Immerhin ist das auch eine Methode, zu einem Soloprogramm zu kommen. Bald baute Coxhill seine Improvisationen auf Konzertlänge aus, wurde angesogen von der kleinen Schar Freejazzer, die im Londoner Little Theatre Club ihr Domizil hatten. Die Sessions mit John Stevens, Trevor Watts, Evan Parker und Derek Bailey hatten die Sprengung aller rhythmischen und harmonischen Fesseln als einziges Ziel. Entsprechend wechselhaft war der Zuspruch. „Manchmal war das Publikum sehr klein, und manchmal waren überhaupt keine Zuhörer da. Trotzdem war es die Sache wert, weil ich dabei meine eigene Spielweise entwickelte und aufhörte, amerikanische Vorbilder zu kopieren.“

Von da an hat Coxhill nie gezögert, wenn sich die Chance zur Antiroutine bot. Als der Punk los war und einige Mitglieder von The Damned, die ihn an einer Tankstelle erkannten, ihn prompt zu einem gemeinsamen Auftritt einluden, war Coxhill gleich dabei. Ein paar Monate später traf er die Band wieder, und obwohl er nicht einmal sein Saxophon dabeihatte, setzte Coxhill sich in einem abgewetzten Sessel auf die Bühne, zusammen mit einer Wohnzimmerlampe, die er zu einem kleinen Theater-Set arrangierte. Das Publikum fühlte sich von der Art, wie er im Sessel seelenruhig las, dermaßen provoziert, daß Speichel floß und flog. Als die ersten Pappbecher die Bühne erreichten, bat das Management den Herrn aus Angst vor Krawallen ins Off.

Vielleicht handelt es sich bei Coxhills erfolgreicher Antikarriere also auch um eine Form des Humors. Immer, wenn die Zeichen auf Erfolg stehen, lacht Herr C. die Verhältnisse entzwei. So daß das eigentliche Leben immer hinter der nächsten Tür verbleibt. Man könnte jedenfalls auf solche Ideen kommen angesichts der dadaistischen Schlagercombo The Melody Four, bei der der Mann auch mitmischte. Zusammen mit dem Tastenspieler Steve Beresford und dem Saxophonisten Tony Coe mixte er Schlagermelodien, Salontanzweisen und Marx-Brothers- Filmmusiken mit Inbrunst zu einem Bastard zwischen Kitsch und Kunst.

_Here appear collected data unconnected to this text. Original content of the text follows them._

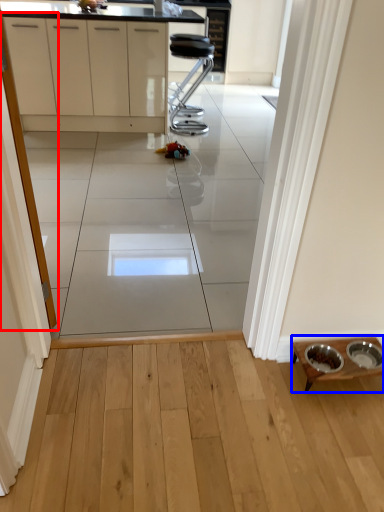 Question: Which point is closer to the camera, screen door (highlighted by a red box) or table (highlighted by a blue box)?

Choices:
 (A) screen door
 (B) table

Answer: (A) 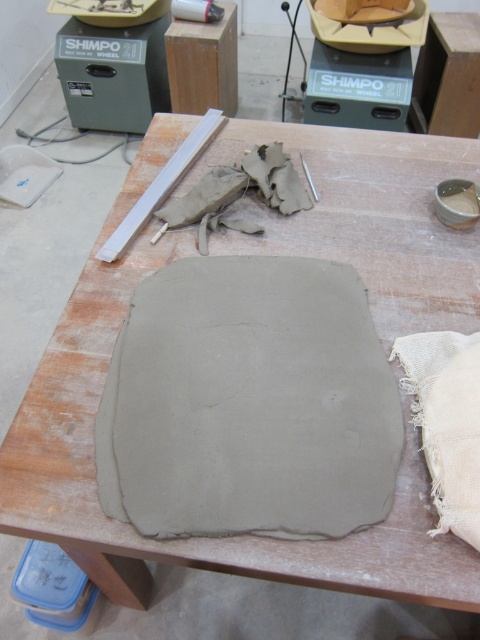 Question: Which object appears closest to the camera in this image?

Choices:
 (A) white burlap cloth at lower right
 (B) gray clay pad at center

Answer: (A)

Question: Among these points, which one is farthest from the camera?

Choices:
 (A) (337, 445)
 (B) (468, 392)

Answer: (A)

Question: Is gray clay pad at center thinner than white burlap cloth at lower right?

Choices:
 (A) yes
 (B) no

Answer: (B)

Question: Is gray clay pad at center bigger than white burlap cloth at lower right?

Choices:
 (A) no
 (B) yes

Answer: (B)

Question: Does gray clay pad at center lie in front of white burlap cloth at lower right?

Choices:
 (A) yes
 (B) no

Answer: (B) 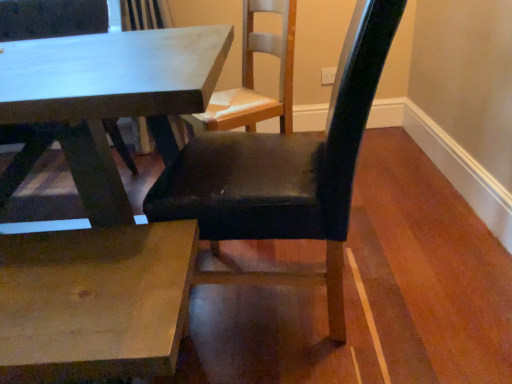 Question: Should I look upward or downward to see smooth white table at center?

Choices:
 (A) down
 (B) up

Answer: (B)

Question: Does black leather chair at center have a lesser height compared to smooth white table at center?

Choices:
 (A) yes
 (B) no

Answer: (B)

Question: From the image's perspective, does black leather chair at center appear lower than smooth white table at center?

Choices:
 (A) no
 (B) yes

Answer: (A)

Question: Is black leather chair at center at the right side of smooth white table at center?

Choices:
 (A) yes
 (B) no

Answer: (A)

Question: Is smooth white table at center at the back of black leather chair at center?

Choices:
 (A) yes
 (B) no

Answer: (B)

Question: Is black leather chair at center taller than smooth white table at center?

Choices:
 (A) no
 (B) yes

Answer: (B)

Question: Can you confirm if black leather chair at center is wider than smooth white table at center?

Choices:
 (A) no
 (B) yes

Answer: (A)

Question: Is smooth white table at center bigger than black leather chair at center?

Choices:
 (A) yes
 (B) no

Answer: (A)

Question: Is smooth white table at center to the right of black leather chair at center from the viewer's perspective?

Choices:
 (A) no
 (B) yes

Answer: (A)

Question: From the image's perspective, is smooth white table at center located above black leather chair at center?

Choices:
 (A) yes
 (B) no

Answer: (B)

Question: Is the position of smooth white table at center more distant than that of black leather chair at center?

Choices:
 (A) no
 (B) yes

Answer: (B)

Question: Would you say smooth white table at center is outside black leather chair at center?

Choices:
 (A) no
 (B) yes

Answer: (B)

Question: Does smooth white table at center have a smaller size compared to black leather chair at center?

Choices:
 (A) no
 (B) yes

Answer: (A)

Question: Is black leather chair at center spatially inside smooth white table at center, or outside of it?

Choices:
 (A) outside
 (B) inside

Answer: (A)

Selten lehnt Coxhill ein Angebot ab. Er kann es sich einfach nicht leisten. In diesem Sinne kommen ihm auch die Avancen aus der Elektronikszene gerade recht. Technobands wie Ultramarine oder 4600 Fibres haben ihn schon zu Studioterminen eingeladen, mit dem Ambient-DJ Mixmaster Morris hat er etliche Clubnights hinter sich. Aus Japan kam die jüngste Offerte. Die Computer-Noise- Band Totsuzen Danbell möchte ihn auf ihrem nächsten Album dabeihaben. Kurz vor dem Siebzigsten müßte also ein neues Karrierehoch erreicht sein. Das Pensionsalter wird Coxhill nicht im Weg stehen. In Rente gehen kann er ja nicht.

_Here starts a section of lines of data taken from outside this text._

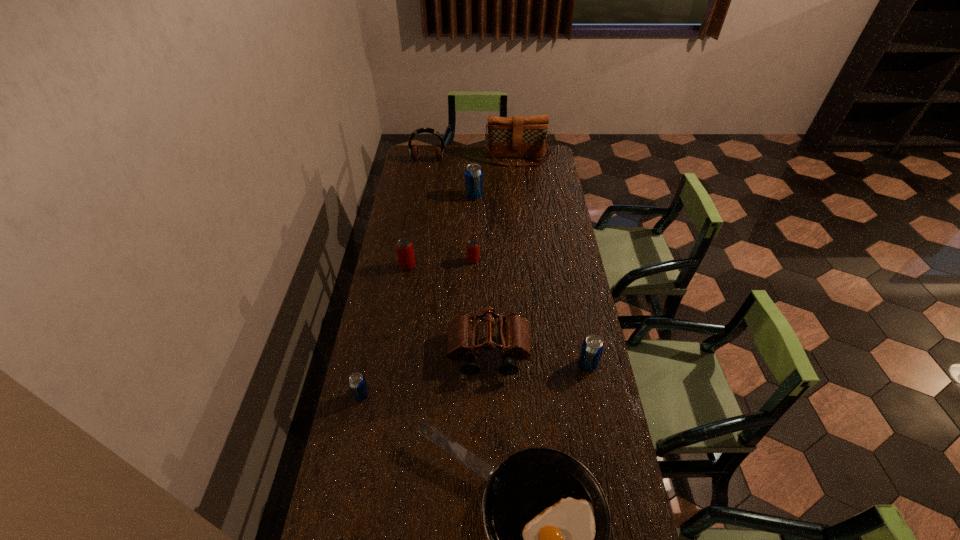 What are the coordinates of `the smallest blue beer can` in the screenshot? It's located at 357,382.

The height and width of the screenshot is (540, 960). I want to click on the right pink beer can, so click(x=472, y=246).

This screenshot has height=540, width=960. What are the coordinates of `free space located on the front-facing side of the shoulder bag` in the screenshot? It's located at 520,182.

At what (x,y) coordinates should I click in order to perform the action: click on free region located on the ear cup of the brown headset. Please return your answer as a coordinate pair (x, y). Looking at the image, I should click on (420, 209).

The height and width of the screenshot is (540, 960). What are the coordinates of `vacant area situated 0.300m on the front of the tallest beer can` in the screenshot? It's located at (473, 242).

Where is `free location located 0.180m through the eyepieces of the binoculars`? The image size is (960, 540). free location located 0.180m through the eyepieces of the binoculars is located at coordinates (490, 431).

Where is `vacant space located 0.380m on the front of the rightmost blue beer can`? This screenshot has width=960, height=540. vacant space located 0.380m on the front of the rightmost blue beer can is located at coordinates (612, 493).

Find the location of a particular element. The width and height of the screenshot is (960, 540). free region located 0.260m on the right of the fourth beer can from right to left is located at coordinates (478, 266).

Find the location of a particular element. The image size is (960, 540). free space located on the right of the nearest blue beer can is located at coordinates (441, 395).

At what (x,y) coordinates should I click in order to perform the action: click on free space located 0.160m on the left of the smaller pink beer can. Please return your answer as a coordinate pair (x, y). This screenshot has height=540, width=960. Looking at the image, I should click on click(x=429, y=261). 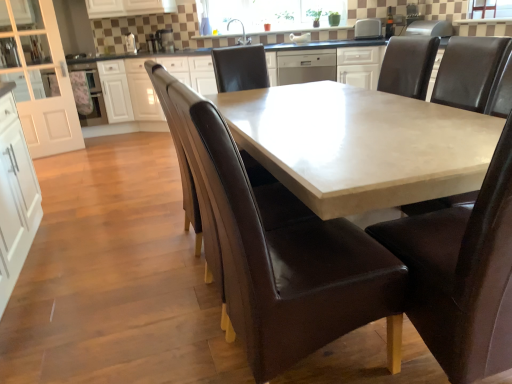 Question: Which direction should I rotate to face satin silver toaster at upper center, which appears as the 2th appliance when viewed from the back, — up or down?

Choices:
 (A) down
 (B) up

Answer: (B)

Question: Would you say satin silver toaster at upper center, which is the 2th appliance in right-to-left order, is outside brown leather chair at center, which appears as the 1th chair when viewed from the left?

Choices:
 (A) no
 (B) yes

Answer: (B)

Question: Is satin silver toaster at upper center, the third appliance viewed from the left, wider than brown leather chair at center, which appears as the 1th chair when viewed from the left?

Choices:
 (A) yes
 (B) no

Answer: (B)

Question: Does satin silver toaster at upper center, which appears as the 2th appliance when viewed from the back, appear on the left side of brown leather chair at center, which appears as the 1th chair when viewed from the left?

Choices:
 (A) yes
 (B) no

Answer: (A)

Question: Is satin silver toaster at upper center, the third appliance viewed from the left, thinner than brown leather chair at center, which appears as the 3th chair when viewed from the right?

Choices:
 (A) yes
 (B) no

Answer: (A)

Question: Can you confirm if satin silver toaster at upper center, which appears as the 2th appliance when viewed from the back, is shorter than brown leather chair at center, which appears as the 3th chair when viewed from the right?

Choices:
 (A) yes
 (B) no

Answer: (A)

Question: Is brown leather chair at center, which appears as the 1th chair when viewed from the left, surrounded by satin silver toaster at upper center, which appears as the 2th appliance when viewed from the back?

Choices:
 (A) no
 (B) yes

Answer: (A)

Question: Is clear glass window screen at upper center, the 2th window screen positioned from the left, facing towards white plastic toaster at upper center, marked as the 1th appliance in a right-to-left arrangement?

Choices:
 (A) yes
 (B) no

Answer: (B)

Question: Does clear glass window screen at upper center, which ranks as the 1th window screen in right-to-left order, have a greater height compared to white plastic toaster at upper center, positioned as the fourth appliance in back-to-front order?

Choices:
 (A) yes
 (B) no

Answer: (B)

Question: Is clear glass window screen at upper center, which is the second window screen in back-to-front order, oriented away from white plastic toaster at upper center, marked as the 1th appliance in a right-to-left arrangement?

Choices:
 (A) yes
 (B) no

Answer: (B)

Question: Is white plastic toaster at upper center, marked as the 1th appliance in a right-to-left arrangement, a part of clear glass window screen at upper center, the 2th window screen positioned from the left?

Choices:
 (A) yes
 (B) no

Answer: (B)

Question: Is clear glass window screen at upper center, which is the 1th window screen in front-to-back order, thinner than white plastic toaster at upper center, positioned as the fourth appliance in back-to-front order?

Choices:
 (A) yes
 (B) no

Answer: (A)

Question: From a real-world perspective, does clear glass window screen at upper center, which is the first window screen from bottom to top, sit lower than white plastic toaster at upper center, marked as the 1th appliance in a right-to-left arrangement?

Choices:
 (A) no
 (B) yes

Answer: (A)

Question: Is brown leather armchair at center far away from brown leather chair at center, acting as the 2th chair starting from the right?

Choices:
 (A) no
 (B) yes

Answer: (A) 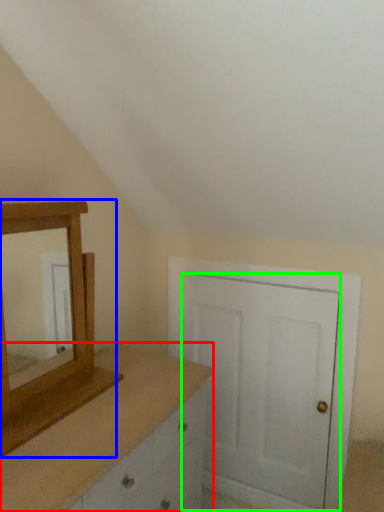 Question: Which object is the closest to the chest of drawers (highlighted by a red box)? Choose among these: medicine cabinet (highlighted by a blue box) or door (highlighted by a green box).

Choices:
 (A) medicine cabinet
 (B) door

Answer: (A) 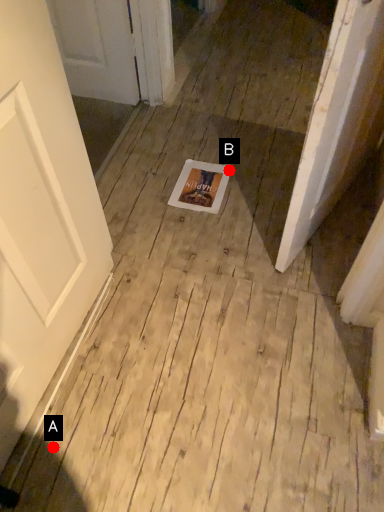 Question: Two points are circled on the image, labeled by A and B beside each circle. Which point appears closest to the camera in this image?

Choices:
 (A) A is closer
 (B) B is closer

Answer: (A)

Neuerscheinung: Lol Coxhill & Veryan Weston: „Boundless“ (Emanem Records 4021. Kontakt: 3 Bittacy Rise, London NW7 2HH)

Wiederveröffentlichungen: Kevin Ayers & The Whole World (mit Lol Coxhill): „Shooting At The Moon“ (Beat Goes on Records BGOCD13)

Lol Coxhill: „On Ogun“ (Ogun Recordings OGCD 008)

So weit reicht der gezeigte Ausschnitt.